19日大伝馬町にてべったらを買えなかった

日比谷線小伝馬町の駅からそれほど遠くない大伝馬町に宝田恵比寿という小さい神社があって、氏子ではないものの小さいころから年に一度秋に必ずお参りしています。普段は無人宮司さんもいなけりゃ参拝客もさしていません。10月は神様が出雲に行っているので神無月という、と東京では習うのですが、留守を守るとされている神様が恵比寿さんです。なので東京以外はどうかは知らぬものの恵比寿さんの祭礼を東京では10月にすることがあって19と20は宝田恵比寿の祭礼で、多くの人で賑わいます…と書きたいところですが、今年は新型コロナの影響で祭礼自体が中止になっちまいました。小さい神社なので毎年目の前の区道を通行止めにして対応してるのですが人出を考えるとおそらく三密になるはずなのでやむを得ません。祭礼は中止になってはいても参拝がNGではないので退勤後に参拝しています。なんだか静かでひっそりしてて毎年あったものが無い光景だったせいか出来の悪いSFを見ている感覚に陥っています。

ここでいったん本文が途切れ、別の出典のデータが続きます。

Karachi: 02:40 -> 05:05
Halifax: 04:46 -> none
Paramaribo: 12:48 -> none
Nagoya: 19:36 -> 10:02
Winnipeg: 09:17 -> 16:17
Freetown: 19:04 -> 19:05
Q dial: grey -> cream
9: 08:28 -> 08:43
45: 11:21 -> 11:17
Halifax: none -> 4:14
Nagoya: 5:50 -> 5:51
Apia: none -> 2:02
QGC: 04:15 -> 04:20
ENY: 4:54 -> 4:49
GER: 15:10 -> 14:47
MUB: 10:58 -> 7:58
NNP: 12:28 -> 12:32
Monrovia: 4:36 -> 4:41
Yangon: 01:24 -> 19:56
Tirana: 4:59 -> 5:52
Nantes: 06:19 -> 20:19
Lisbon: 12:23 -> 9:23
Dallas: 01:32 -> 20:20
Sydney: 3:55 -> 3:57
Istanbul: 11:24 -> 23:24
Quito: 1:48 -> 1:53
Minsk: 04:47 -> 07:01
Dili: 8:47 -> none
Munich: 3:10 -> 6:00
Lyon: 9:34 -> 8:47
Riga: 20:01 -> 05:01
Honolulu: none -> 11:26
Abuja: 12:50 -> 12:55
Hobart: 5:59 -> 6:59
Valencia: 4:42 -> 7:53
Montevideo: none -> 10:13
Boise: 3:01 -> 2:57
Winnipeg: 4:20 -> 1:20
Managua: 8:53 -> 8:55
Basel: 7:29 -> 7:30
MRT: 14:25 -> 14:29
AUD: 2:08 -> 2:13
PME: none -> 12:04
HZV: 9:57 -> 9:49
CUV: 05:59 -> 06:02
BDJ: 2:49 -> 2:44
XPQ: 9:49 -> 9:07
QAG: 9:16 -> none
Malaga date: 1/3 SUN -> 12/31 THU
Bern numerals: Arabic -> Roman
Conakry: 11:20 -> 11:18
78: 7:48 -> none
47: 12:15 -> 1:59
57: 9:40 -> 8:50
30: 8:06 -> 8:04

宝田恵比寿とすぐ近くにある椙森神社の周辺で19日20日に店や特設の屋台などで売られるのがべったら漬けです。なので宝田恵比寿の祭礼の際の屋台群をべったら市とも呼びます。でもってどのべったらの屋台もいまはほぼ「東京にいたか屋のべったら」を扱います。でも祭礼が中止なので今年はべったらを売る屋台はありません。

べったらはできれば手に入れたかったので、死んだ親から屋台で買わずに必ずここでにいたか屋のべったら漬けを買いなさいと云われてずっと寄っていた親切な店が椙森の近くにあって、その店がずっと東京にいたか屋の本店だか支店だかなのではないかとにらんでいたので念のためその店の近くまで行ってみるとやはり閉まっていました。そこで小伝馬町の駅へと回れ右すればよかったのですが念のため近づいてみると、べったらを毎年買ってたその店は漬物屋ではなくてよく見ると定食屋でした。なんだか力なく笑うしかなかったのですが、おそらく祭礼の日だけ定食屋の営業を止めてすべてを片付けべったらをたくさん仕入れて店先で売ってて私は長いことそれだけを目撃してて祭礼の日以外は来たことが無かったので気がつかなかったようで、気がつかなかった方が幸せだったかもって、そんな話を書きたかったわけではなくて大伝馬町ではべったらを買えませんでした。

べったら漬けは大根を水あめや麹などで漬けた甘い漬物で、分厚く切るのが推奨されています。独特の甘い香りがしてそれを嗅いでるだけで私は多幸感に包まれます。が、好き嫌いがはっきり分かれるというか人によっては「よく喰えるね…」的な反応もあります(その反応をするのがいちばん身近な人ゆえにその反応はちょっとつらい)。

店がどこにあるのかは謎になったものの私にとってべったら漬けは小さいころから馴染みの秋のたべもので慣れ親しんだ味で大事な存在です。今年は大伝馬町ではなくて近所のヨーカドーでにいたか屋のものを手に入れたのですが278円でした。大伝馬町では毎年500円近くするのですが、べったら市が無くて在庫過剰なせいなのかその値下がりが理屈はわかっていても、好きで大事なものゆえにちょっと悲しかったり。

べったらのにおいを嗅ぎながら、来年の今頃、大伝馬町でべったら漬けを買えればよいなあと思ったのですが、どうだろ。鬼が笑うかな。